Both Cathcart and Green introduced data from structured interviews conducted with North Korean defectors (as part of fieldwork conducted in South Korea during the summer of 2014) to support their theoretically-driven findings; while limited (due to small sample size), they were able to show how information is channeled from the top-down is consumed and reproduced from the bottom-up.

Two professors from the University of Toronto, Drs. Jennifer Chun and Judy Han, jointly presented their latest collaborative work on cultures of protest in the South Korean labor movement. Chun and Han address questions, such as: Why do workers choose to express their collective defiance to unjust labor practices through corporeal resistance and bodily sacrifice? What do such protest performances reveal about the expectations and aspirations of dissenting political subjects in post-authoritarian South Korea?

The presentation focused on acts of dramatic resistance and solidarity as a mainstay in South Korea’s public landscape, especially among the many precariously-employed workers in the country. Chun and Hand argue that, whether opposing the labor repression of authoritarian industrialization or the market-driven policies of neoliberal development, workers and their advocates have relied on an array of protest acts to challenge the legitimacy of ruling authorities — from workplace strikes and occupations to hunger strikes and worker suicides. While many labor and social movement scholars have examined the instrumental, organizational and structural factors that promote worker collective action, much less attention has been paid to the affective, temporal and spatial dimensions of workers’ protest politics.

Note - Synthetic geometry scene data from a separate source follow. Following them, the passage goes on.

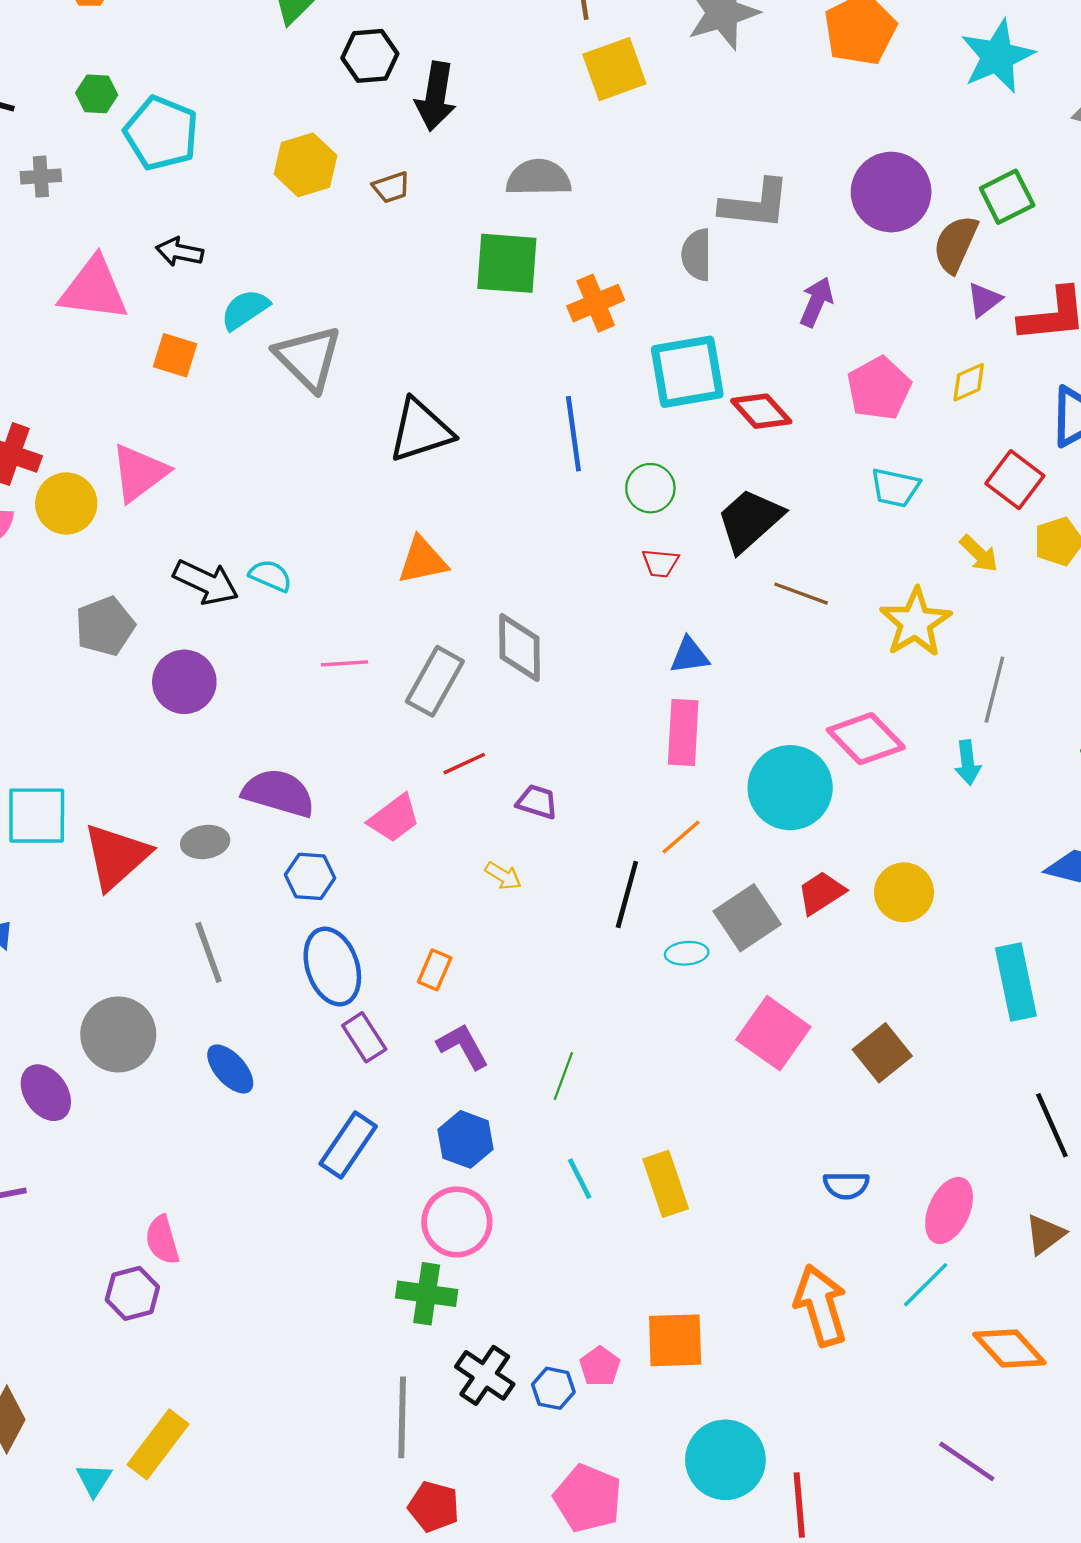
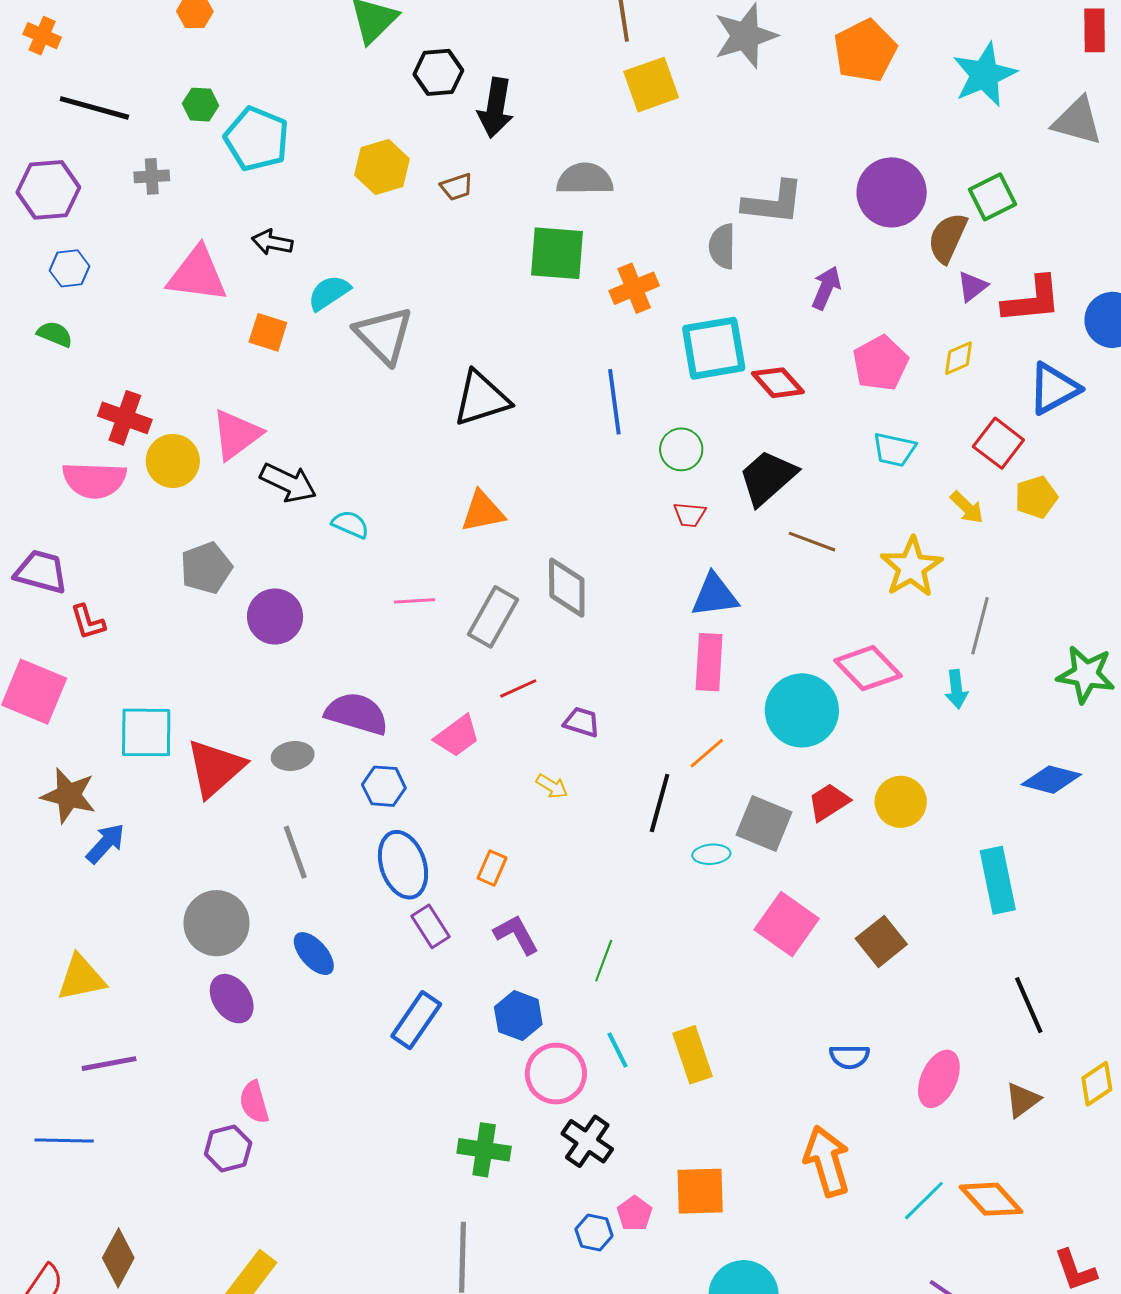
black arrow: (206, 582) -> (288, 483), moved
blue triangle: (689, 656) -> (715, 595), size x1.4
gray square: (747, 918) -> (764, 824), turned -34
purple ellipse: (46, 1093) -> (232, 999), moved
pink circle: (457, 1222) -> (556, 1074), moved
cyan line: (926, 1285) -> (924, 1201), moved
black cross: (485, 1375) -> (587, 1141), moved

To better understand the cultural dimensions of worker protests, their presentation examined a new pattern of popular contention in Korean workers’ already radical repertoire of collective action: the prolonged embodiment of emotional, physical, and financial hardship by precariously-employed workers. In particular, they considered forms of protest with strong expressive elements: religious and spiritual rituals such as head shaving ceremonies, fasting, and the Buddhist atonement ritual samboilbae (삼보일배; lit. “three steps and a bow”) as well as long-term occupations of symbolic sites such as construction cranes, church bell towers, and building rooftops. By examining how workers dramatize precarity, Chun and Han seek to develop a more systematic analysis of the relationship between the cultural politics of injustice and the changing world of work and employment under neoliberal developmental regimes.